Diretora-executiva do Ipespe, Marcela Montenegro – Felipe Ribeiro/Folha de Pernambuco

A primeira rodada da pesquisa eleitoral realizada pelo Instituto de Pesquisas Sociais, Políticas e Econômicas (IPESPE) em parceria com a Folha de Pernambuco revela um cenário acirrado para a disputa pelo governo de Pernambuco. A avaliação é da diretora-executiva do IPESPE, Marcela Montenegro.

“Calculando os limites da margem de erro (3,2 pontos percentuais para mais ou para menos), observamos que tem um empate técnico. Há uma diferença de dois pontos entre eles, a margem é de três. Raquel pode ter (na pesquisa estimulada) de 41% a 47% e ele (João Campos) pode ter de 39% a 45%”, afirmou.

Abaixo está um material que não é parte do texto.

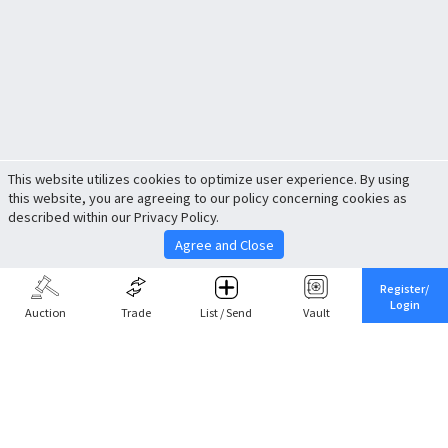
This website utilizes cookies to optimize user experience. By using
this website, you are agreeing to our policy concerning cookies as
described within our Privacy Policy.
Agree and Close
Register/
Login
Auction
Trade
List / Send
Vault
Share This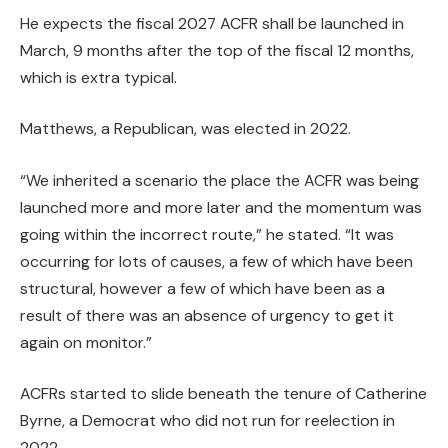
He expects the fiscal 2027 ACFR shall be launched in
March, 9 months after the top of the fiscal 12 months,
which is extra typical.
Matthews, a Republican, was elected in 2022.
“We inherited a scenario the place the ACFR was being
launched more and more later and the momentum was
going within the incorrect route,” he stated. “It was
occurring for lots of causes, a few of which have been
structural, however a few of which have been as a
result of there was an absence of urgency to get it
again on monitor.”
ACFRs started to slide beneath the tenure of Catherine
Byrne, a Democrat who did not run for reelection in
2022.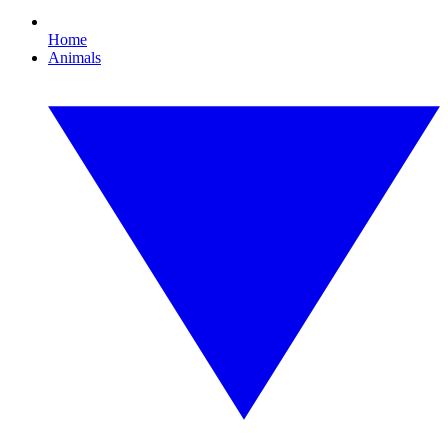
Home
Animals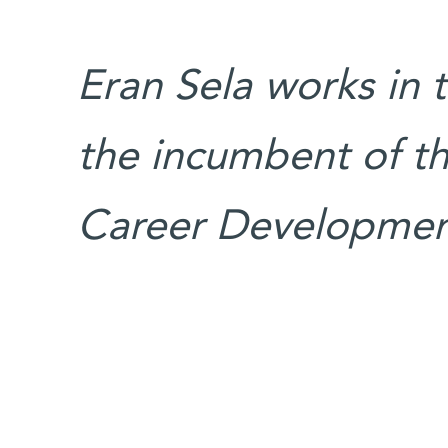
Eran Sela works in t
the incumbent of th
Career Development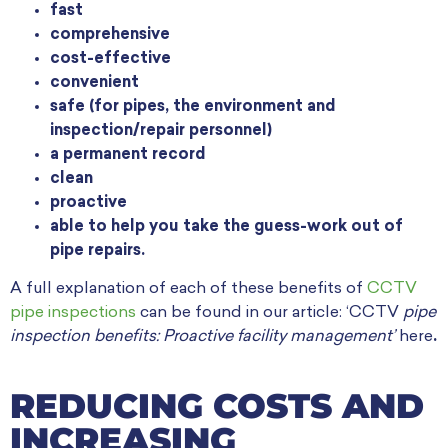
fast
comprehensive
cost-effective
convenient
safe (for pipes, the environment and
inspection/repair personnel)
a permanent record
clean
proactive
able to help you take the guess-work out of
pipe repairs.
A full explanation of each of these benefits of
CCTV
pipe inspections
can be found in our article: ‘CCTV
pipe
inspection benefits: Proactive facility management’
here
.
REDUCING COSTS AND
INCREASING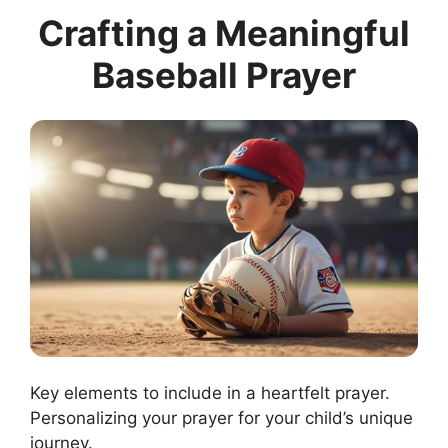
Crafting a Meaningful
Baseball Prayer
Key elements to include in a heartfelt prayer.
Personalizing your prayer for your child’s unique
journey.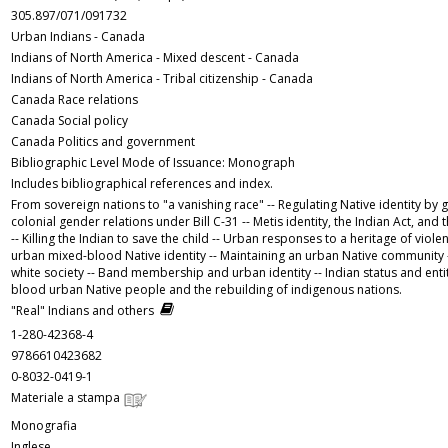
305.897/071/091732
Urban Indians - Canada
Indians of North America - Mixed descent - Canada
Indians of North America - Tribal citizenship - Canada
Canada Race relations
Canada Social policy
Canada Politics and government
Bibliographic Level Mode of Issuance: Monograph
Includes bibliographical references and index.
From sovereign nations to "a vanishing race" -- Regulating Native identity by 
colonial gender relations under Bill C-31 -- Metis identity, the Indian Act, an
-- Killing the Indian to save the child -- Urban responses to a heritage of viole
urban mixed-blood Native identity -- Maintaining an urban Native community --
white society -- Band membership and urban identity -- Indian status and enti
blood urban Native people and the rebuilding of indigenous nations.
"Real" Indians and others
1-280-42368-4
9786610423682
0-8032-0419-1
Materiale a stampa
Monografia
Inglese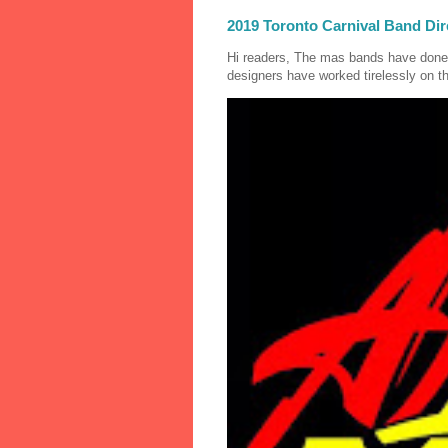
2019 Toronto Carnival Band Dir
Hi readers, The mas bands have done
designers have worked tirelessly on th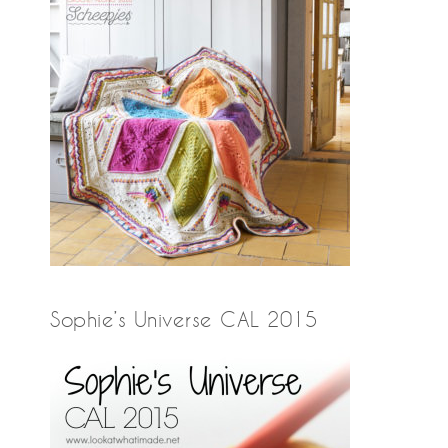
Sophie’s Universe CAL 2015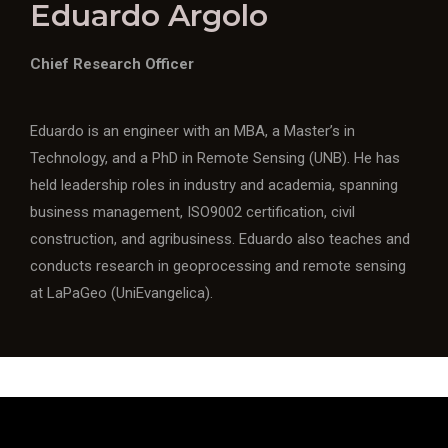
Eduardo Argolo
Chief Research Officer
Eduardo is an engineer with an MBA, a Master’s in
Technology, and a PhD in Remote Sensing (UNB). He has
held leadership roles in industry and academia, spanning
business management, ISO9002 certification, civil
construction, and agribusiness. Eduardo also teaches and
conducts research in geoprocessing and remote sensing
at LaPaGeo (UniEvangelica).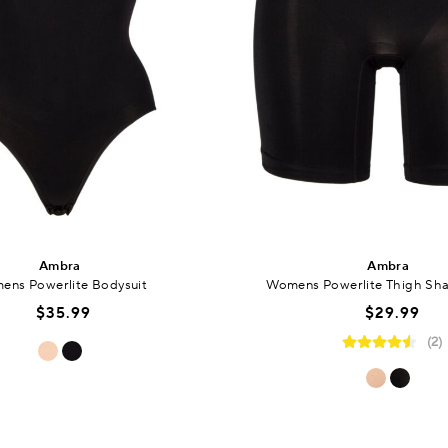
Ambra
Ambra
ens Powerlite Bodysuit
Womens Powerlite Thigh Sha
$35.99
$29.99
(2)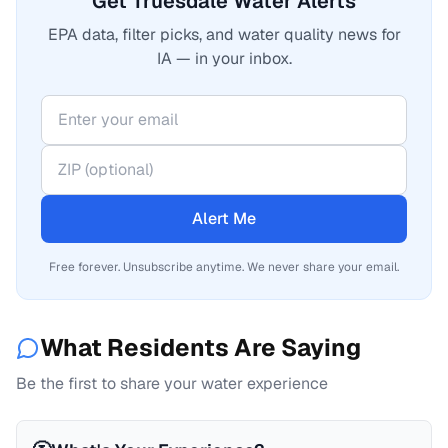
Get Truesdale Water Alerts
EPA data, filter picks, and water quality news for
IA — in your inbox.
Alert Me
Free forever. Unsubscribe anytime. We never share your email.
What Residents Are Saying
Be the first to share your water experience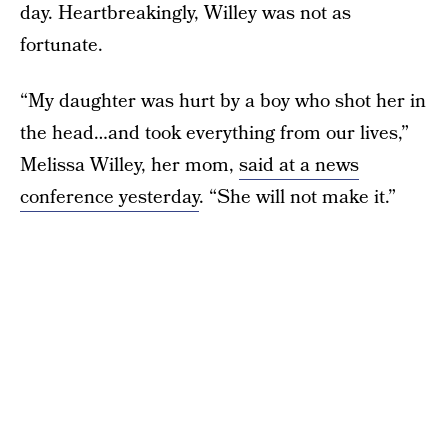
day. Heartbreakingly, Willey was not as
fortunate.
“My daughter was hurt by a boy who shot her in
the head…and took everything from our lives,”
Melissa Willey, her mom,
said at a news
conference yesterday
. “She will not make it.”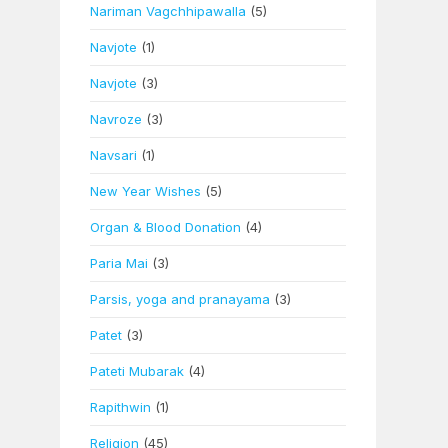
Nariman Vagchhipawalla
(5)
Navjote
(1)
Navjote
(3)
Navroze
(3)
Navsari
(1)
New Year Wishes
(5)
Organ & Blood Donation
(4)
Paria Mai
(3)
Parsis, yoga and pranayama
(3)
Patet
(3)
Pateti Mubarak
(4)
Rapithwin
(1)
Religion
(45)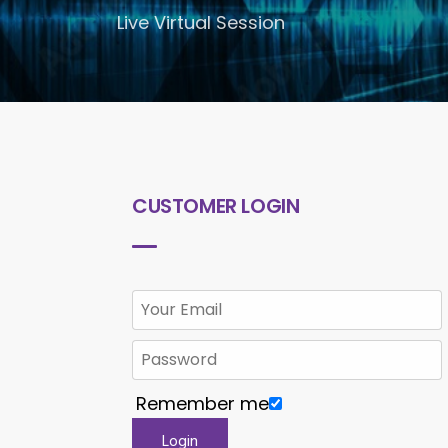
Live Virtual Session
CUSTOMER LOGIN
Remember me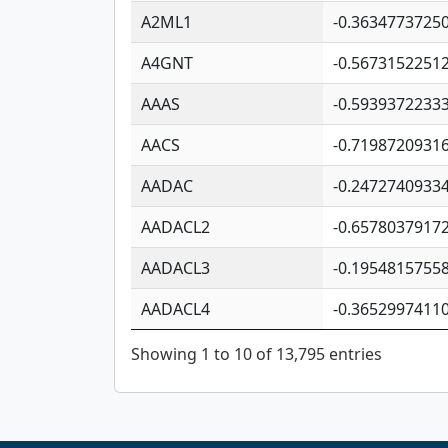
A2ML1
-0.3634773725
A4GNT
-0.5673152251
AAAS
-0.5939372233
AACS
-0.7198720931
AADAC
-0.2472740933
AADACL2
-0.6578037917
AADACL3
-0.1954815755
AADACL4
-0.3652997411
Showing 1 to 10 of 13,795 entries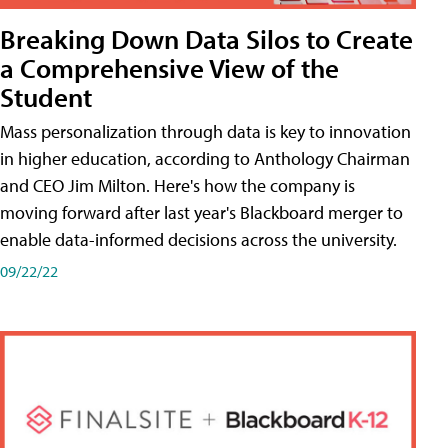
Breaking Down Data Silos to Create
a Comprehensive View of the
Student
Mass personalization through data is key to innovation
in higher education, according to Anthology Chairman
and CEO Jim Milton. Here's how the company is
moving forward after last year's Blackboard merger to
enable data-informed decisions across the university.
09/22/22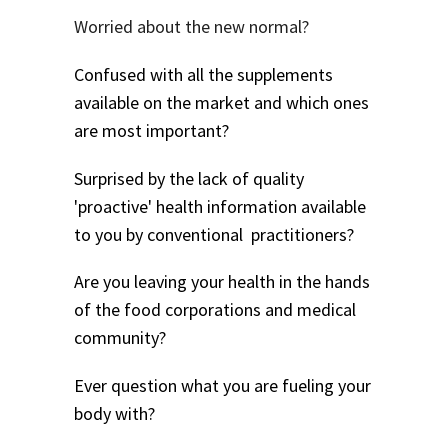
Worried about the new normal?
Confused with all the supplements
available on the market and which ones
are most important?
Surprised by the lack of quality
'proactive' health information available
to you by conventional practitioners?
Are you leaving your health in the hands
of the food corporations and medical
community?
Ever question what you are fueling your
body with?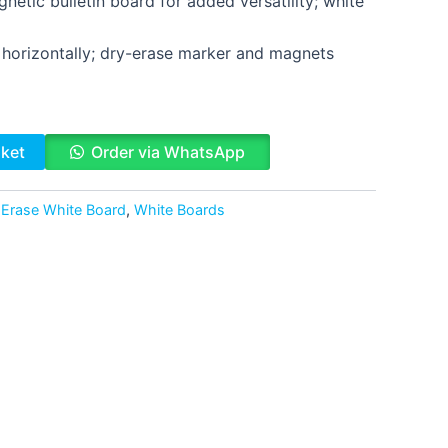
netic bulletin board for added versatility; white
r horizontally; dry-erase marker and magnets
sket
Order via WhatsApp
 Erase White Board
,
White Boards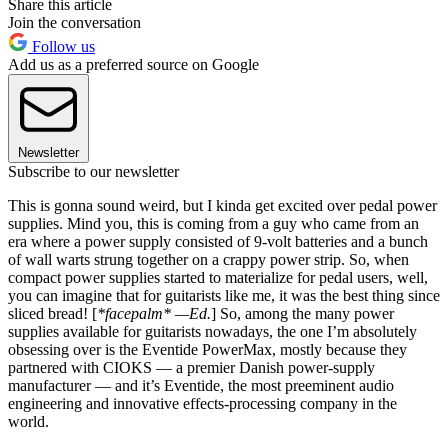
Share this article
Join the conversation
Follow us
Add us as a preferred source on Google
Newsletter
Subscribe to our newsletter
This is gonna sound weird, but I kinda get excited over pedal power
supplies. Mind you, this is coming from a guy who came from an
era where a power supply consisted of 9-volt batteries and a bunch
of wall warts strung together on a crappy power strip. So, when
compact power supplies started to materialize for pedal users, well,
you can imagine that for guitarists like me, it was the best thing since
sliced bread! [
*facepalm* —Ed.
] So, among the many power
supplies available for guitarists nowadays, the one I’m absolutely
obsessing over is the Eventide PowerMax, mostly because they
partnered with CIOKS — a premier Danish power-supply
manufacturer — and it’s Eventide, the most preeminent audio
engineering and innovative effects-processing company in the
world.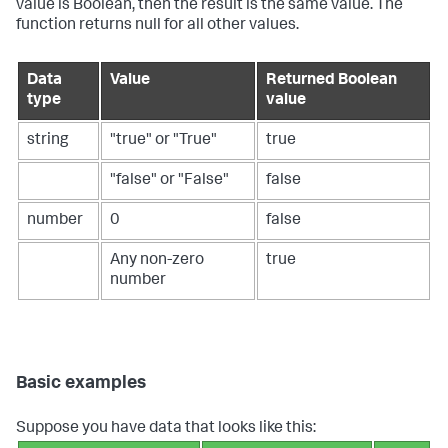
value is Boolean, then the result is the same value. The
function returns null for all other values.
Data
Value
Returned Boolean
type
value
string
"true" or "True"
true
"false" or "False"
false
number
0
false
Any non-zero
true
number
Basic examples
Suppose you have data that looks like this:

Apesar do cenário de empate técnico entre a governadora Raquel Lyra (PSD) e o ex-prefeito do Recife, João Campos (PSB), ela avalia que um segundo turno no estado é pouco provável pela forte polarização da disputa em Pernambuco.

“Sem outros nomes competitivos, o primeiro turno é quase que um segundo turno antecipado. É muito provável que um dos dois pré-candidatos, seja Raquel, seja João, alcance 50% mais um voto. É claro que isso depende de abstenção, votos nulos, entre outros fatores”, avalia. Com a polarização, o eleitor indeciso ou que não vota tende a ter um papel central na corrida às urnas, segundo Marcela Montenegro.

Questionário

O levantamento trouxe o recorte da definição do voto do pernambucano. Segundo a amostragem, 76% disseram que sua escolha é definitiva e 22% admitiram que podem mudar. A última fatia em uma disputa acirrada e polarizada é estratégica, segundo Marcela.

“Há  um contingente de cerca de 20% do eleitorado em que o voto ainda não é definitivo. É um percentual que vai fazer diferença na eleição. Vai ser o fiel na balança”, destacou. A diretora-executiva do IPESPE ainda destaca que “a cada eleição que passa, o eleitor está decidindo cada vez mais tarde”.

Em relação ao interesse do eleitor no pleito, a pesquisa revela que 28% respondem ter “muito interesse”, 20% dizem ter “algum interesse”, 30 avaliam ter “pouco interesse” e 20% garantem “não ter interesse”. A avaliação de Marcela é que, neste período, outros temas como a Copa do Mundo estão dividindo a atenção do eleitor.

“A tendência é que o interesse do eleitor vá aumentando. A pesquisa mostra que esse tema ainda não é prioritário para a população”, descreveu.